Partition is the technique of splitting the data, or shard, across many database instances. It is mainly intended to reduce the load on single nodes, so the developer must ensure it distributes the data evenly, in terms of access patterns.
Usually, the technique of partitioning is combined with replication, being one leader of a given partition follower of others.
Partitioning Key-Value Data
Partitioning key-value data can be done through range or hashing.
The first one is basically storing data from key A to B in node 1, C to F in node 2, so on and so forth. It’s worth noting that this approach does not encourage the same amount of keys to be stored in nodes, as in the previous example. This approach has the advantage of being able to efficiently respond to range queries, but the drawback that it is susceptible to hot spots when the data access is happening around a set of keys.
The second one is through a hash function applied to the key, and the decision is made using this hash. That might reduce adjacent hot spots but losing the ability of range queries.

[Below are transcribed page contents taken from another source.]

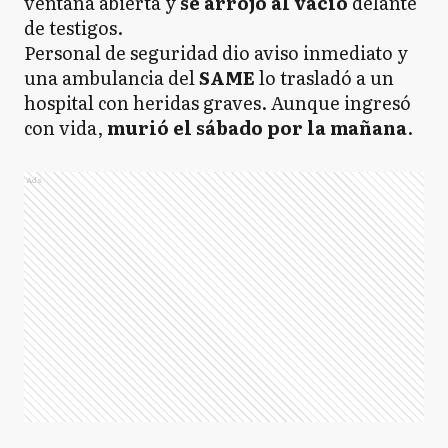
ventana abierta y
se arrojó al vacío
delante
de testigos.
Personal de seguridad dio aviso inmediato y
una ambulancia del
SAME
lo trasladó a un
hospital con heridas graves. Aunque ingresó
con vida,
murió el sábado por la mañana
.
Ads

Even though the previous approach might alleviate hot spots for similar values, it doesn’t for single values, so another approach can be combined. One random value can be concatenated with the hash to evenly distribute even equal data. The drawback is that queries need to be sent to all nodes.
Partitioning and Secondary Indexes
The approaches commented above handle well when the data needs to be fetched by its primary key, but when dealing with other fields that do not uniquely reference the document, some additional complexity might be added to improve query efficiency results.
One way of achieving this is to partition the secondary indexes by document and storing the indexes locally with the node. Thus, queries for a given value should search all nodes.
Another way is to create global indexes and propagate changes across nodes. The advantage is that the index is stored in only one node, with the drawback being it may not be up to date as soon as the data is stored.
There are some strategies for rebalancing the partitions, they include moving data around so it must be done carefully. One strategy is to divide the hashes into segments to decide to which node the data should be moved. Another strategy is to have many partitions in a single node, when the load in those partitions increases the whole partition can be moved to a new node.
Also, it’s worth noting that the rebalancing process can be done manually or automatically, but the manual approach is preferable since moving large chunks of data around should be done carefully.
For services to find the correct node, a service discovery service, like ZooKeeper, may be used. There are usually three ways of choosing the correct node. The first one is to connect to any node, and this in turn would route the request to the correct node. Another approach is to have a layer that is responsible to route to the correct node. Finally, the information about nodes can be stored with the client, which connects directly to the node.